Друг встал, пожал протянутую ему руку и совсем уже было двинулся к двери, как почти тут же резко затормозил.
— Вот идиот, а! — Он с шумом шлепнул себя ладонью по высокому лбу. — Ром, дай нож.
Мало что понимая, Роман взял из стола перочинный ножик и протянул разволновавшемуся другу. Тот сел на стул.

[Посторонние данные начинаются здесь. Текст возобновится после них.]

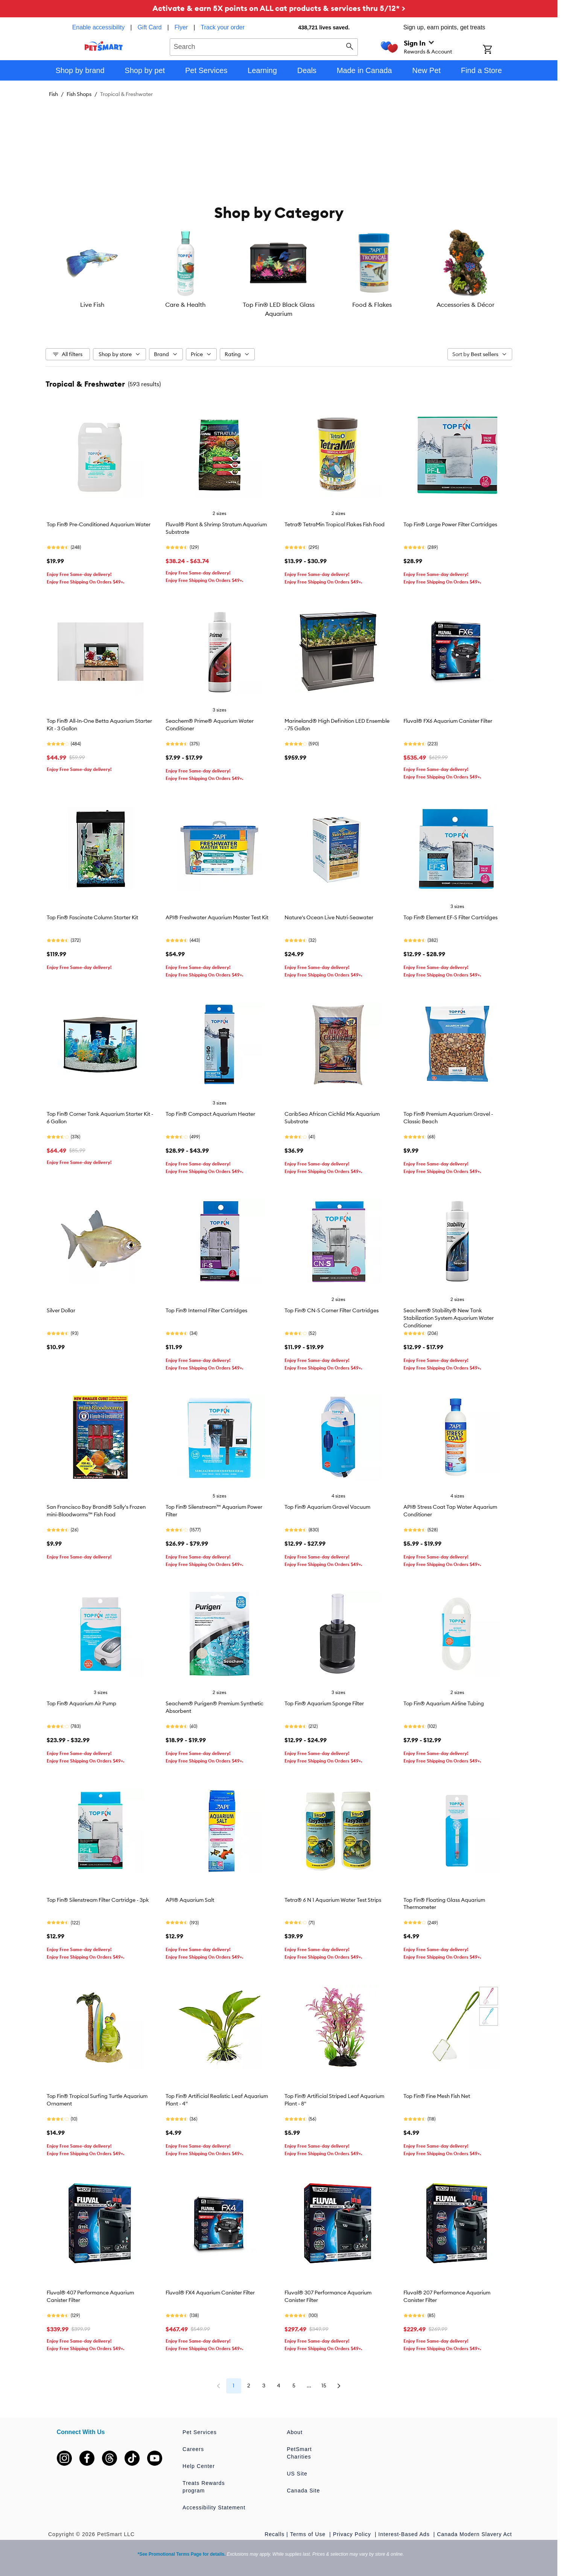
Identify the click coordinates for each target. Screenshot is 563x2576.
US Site (297, 2474)
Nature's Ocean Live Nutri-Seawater (329, 917)
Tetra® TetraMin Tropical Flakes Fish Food (335, 524)
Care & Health (185, 304)
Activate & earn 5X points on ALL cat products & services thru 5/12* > (278, 8)
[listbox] (279, 273)
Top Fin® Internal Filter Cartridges (206, 1310)
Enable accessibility (98, 27)
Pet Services (200, 2432)
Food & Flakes (372, 304)
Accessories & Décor (466, 304)
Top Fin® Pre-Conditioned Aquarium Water (99, 524)
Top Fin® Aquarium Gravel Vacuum (327, 1507)
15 (323, 2385)
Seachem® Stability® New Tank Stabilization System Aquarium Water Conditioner (448, 1318)
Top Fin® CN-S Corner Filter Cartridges (332, 1310)
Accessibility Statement (214, 2507)
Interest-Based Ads (404, 2534)
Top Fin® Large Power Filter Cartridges (450, 524)
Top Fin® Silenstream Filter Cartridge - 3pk (98, 1900)
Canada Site (303, 2491)
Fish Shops (79, 94)
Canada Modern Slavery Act (474, 2534)
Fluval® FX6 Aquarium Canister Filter (447, 721)
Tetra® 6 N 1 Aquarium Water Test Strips (333, 1900)
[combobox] (264, 45)
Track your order (223, 27)
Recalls (275, 2534)
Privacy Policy (353, 2534)
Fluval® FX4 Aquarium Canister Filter (210, 2292)
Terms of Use (308, 2534)
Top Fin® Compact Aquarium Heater (210, 1114)
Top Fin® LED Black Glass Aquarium (279, 309)
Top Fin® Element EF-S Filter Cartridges (450, 917)
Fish (53, 94)
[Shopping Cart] (497, 50)
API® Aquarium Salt (190, 1900)
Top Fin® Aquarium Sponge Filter (324, 1703)
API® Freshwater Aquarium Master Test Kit (217, 917)
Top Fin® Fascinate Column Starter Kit (92, 917)
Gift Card (149, 27)
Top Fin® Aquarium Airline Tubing (443, 1703)
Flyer (181, 27)
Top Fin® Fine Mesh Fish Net (436, 2096)
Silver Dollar (61, 1310)
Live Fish (92, 304)
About (295, 2432)
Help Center (199, 2466)
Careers (193, 2449)
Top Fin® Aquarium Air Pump (81, 1703)
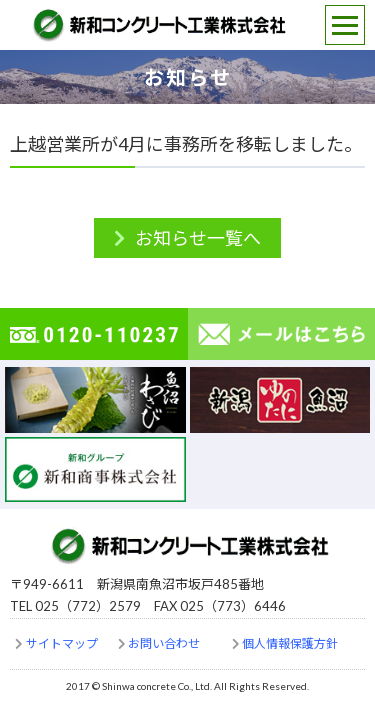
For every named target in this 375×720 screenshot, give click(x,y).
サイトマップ (62, 643)
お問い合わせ (164, 643)
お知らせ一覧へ (198, 238)
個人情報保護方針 (290, 643)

Снял с себя левый ботинок и, ковырнув слегка каблук, отворотил толстый слой каучуковой подошвы.
— Ты чего там, Джеймс Бонд? — заинтересованно вытянул шею Николаев. — Не забыл еще эти свои армейские штучки?
— Вот она, мать твою! Чуть было не забыл! Я же ведь ее почти сразу туда спрятал. Как менты не доперли, ума не приложу. Ой, ты прости меня, брат. — Федька покаянно приложил руку к сердцу, удерживая между пальцами что-то маленькое и наполовину сплющенное.
— Ну и?!. — Сердце у Николаева подпрыгнуло, препротивно затрепыхалось и ухнуло куда-то в область желудка. — Что это?!
— Пуля, брат! Та самая, что выпустила в меня эта сучка злобная! Пока она пушкой махала, а я на земле корчился, рука как-то сама собой ее и нашарила. Чудо ли, нет, не мне судить. Я ее и взял…
— Молодец, — Роман протянул руку и шевельнул пальцами. — Давай сюда. И иди домой. Ты и так мне помог больше, чем мог.
Особого приглашения Федору не требовалось. Взяв под несуществующий козырек, он слегка шлепнул каблуком о каблук и растаял за дверью, словно его и не было.